Problem requirements
If a line in the data below includes the string "Torq", please return a copy of it.

(Items listed in a dataset)
===============

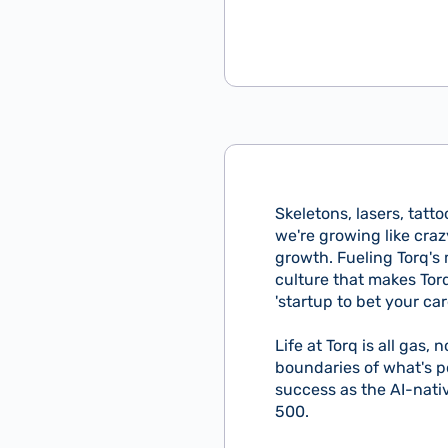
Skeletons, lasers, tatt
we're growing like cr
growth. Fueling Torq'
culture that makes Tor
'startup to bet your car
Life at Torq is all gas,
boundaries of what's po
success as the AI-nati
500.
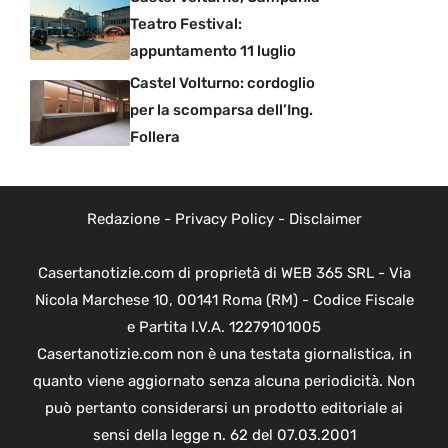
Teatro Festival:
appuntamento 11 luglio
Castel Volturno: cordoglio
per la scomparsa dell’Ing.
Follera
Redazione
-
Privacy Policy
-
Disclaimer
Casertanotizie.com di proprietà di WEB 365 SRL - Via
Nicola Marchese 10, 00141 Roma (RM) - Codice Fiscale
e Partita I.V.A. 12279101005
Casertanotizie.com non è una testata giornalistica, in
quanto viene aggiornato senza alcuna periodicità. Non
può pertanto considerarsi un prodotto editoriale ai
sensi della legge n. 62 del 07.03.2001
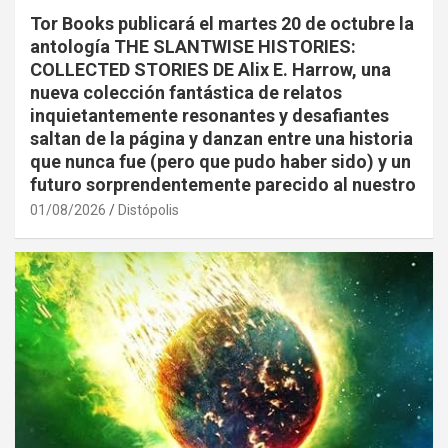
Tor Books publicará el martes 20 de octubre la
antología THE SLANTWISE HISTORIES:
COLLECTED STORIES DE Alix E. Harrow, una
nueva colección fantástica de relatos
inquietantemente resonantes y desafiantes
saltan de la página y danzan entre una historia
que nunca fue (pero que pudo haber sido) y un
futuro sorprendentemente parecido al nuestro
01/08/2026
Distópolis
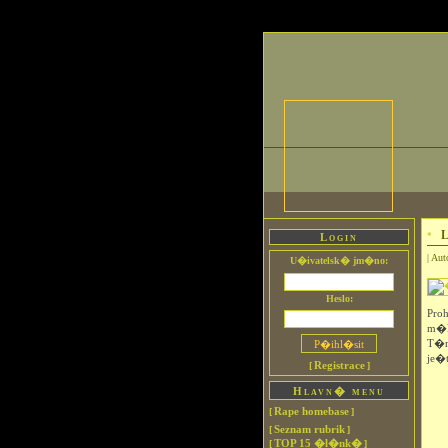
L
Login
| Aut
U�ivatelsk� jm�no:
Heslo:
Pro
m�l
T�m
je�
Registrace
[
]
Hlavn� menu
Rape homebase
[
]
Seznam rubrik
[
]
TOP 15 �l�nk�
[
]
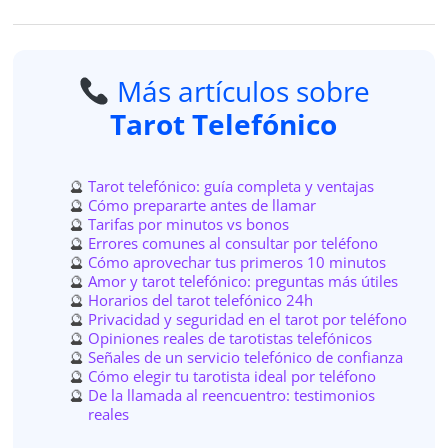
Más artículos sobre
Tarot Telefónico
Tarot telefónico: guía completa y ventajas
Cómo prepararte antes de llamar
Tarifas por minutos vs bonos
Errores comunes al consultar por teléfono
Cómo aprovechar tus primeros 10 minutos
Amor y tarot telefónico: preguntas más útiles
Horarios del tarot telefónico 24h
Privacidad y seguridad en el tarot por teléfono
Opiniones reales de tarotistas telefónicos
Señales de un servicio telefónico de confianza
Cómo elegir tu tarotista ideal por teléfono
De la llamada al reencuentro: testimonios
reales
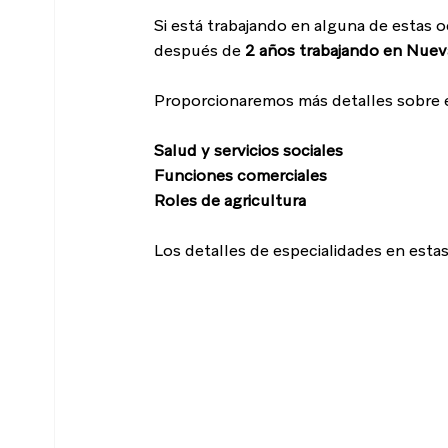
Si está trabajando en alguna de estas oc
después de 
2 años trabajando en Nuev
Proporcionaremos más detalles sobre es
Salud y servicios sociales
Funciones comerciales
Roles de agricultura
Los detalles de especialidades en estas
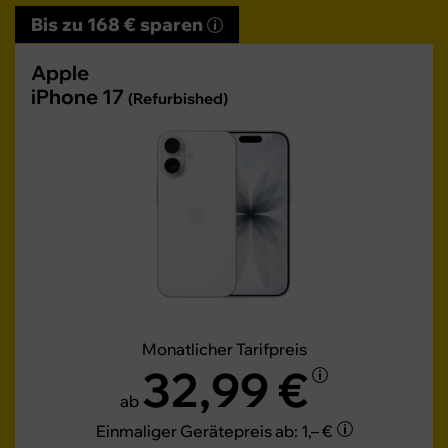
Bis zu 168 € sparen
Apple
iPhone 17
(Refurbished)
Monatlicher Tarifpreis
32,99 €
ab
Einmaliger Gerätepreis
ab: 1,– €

===============

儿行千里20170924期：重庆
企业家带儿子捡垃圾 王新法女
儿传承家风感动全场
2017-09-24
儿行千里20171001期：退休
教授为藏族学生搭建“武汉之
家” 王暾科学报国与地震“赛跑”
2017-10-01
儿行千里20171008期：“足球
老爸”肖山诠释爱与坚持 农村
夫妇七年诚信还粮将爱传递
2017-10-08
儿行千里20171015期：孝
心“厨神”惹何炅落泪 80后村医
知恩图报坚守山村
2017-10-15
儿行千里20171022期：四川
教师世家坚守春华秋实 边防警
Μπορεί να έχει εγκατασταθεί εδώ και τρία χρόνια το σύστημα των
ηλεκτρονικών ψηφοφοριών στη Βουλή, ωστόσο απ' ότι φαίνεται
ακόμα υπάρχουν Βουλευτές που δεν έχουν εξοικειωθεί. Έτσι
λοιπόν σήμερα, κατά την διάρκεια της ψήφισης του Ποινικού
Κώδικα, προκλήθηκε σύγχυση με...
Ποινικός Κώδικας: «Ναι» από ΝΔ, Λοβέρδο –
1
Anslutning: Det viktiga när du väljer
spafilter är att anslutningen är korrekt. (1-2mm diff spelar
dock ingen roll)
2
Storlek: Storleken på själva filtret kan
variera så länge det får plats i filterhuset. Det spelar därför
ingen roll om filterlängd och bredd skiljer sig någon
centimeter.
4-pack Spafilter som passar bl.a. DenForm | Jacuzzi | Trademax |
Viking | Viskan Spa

===============

Response to the exercise
growth. Fueling Torq'
Life at Torq is all gas,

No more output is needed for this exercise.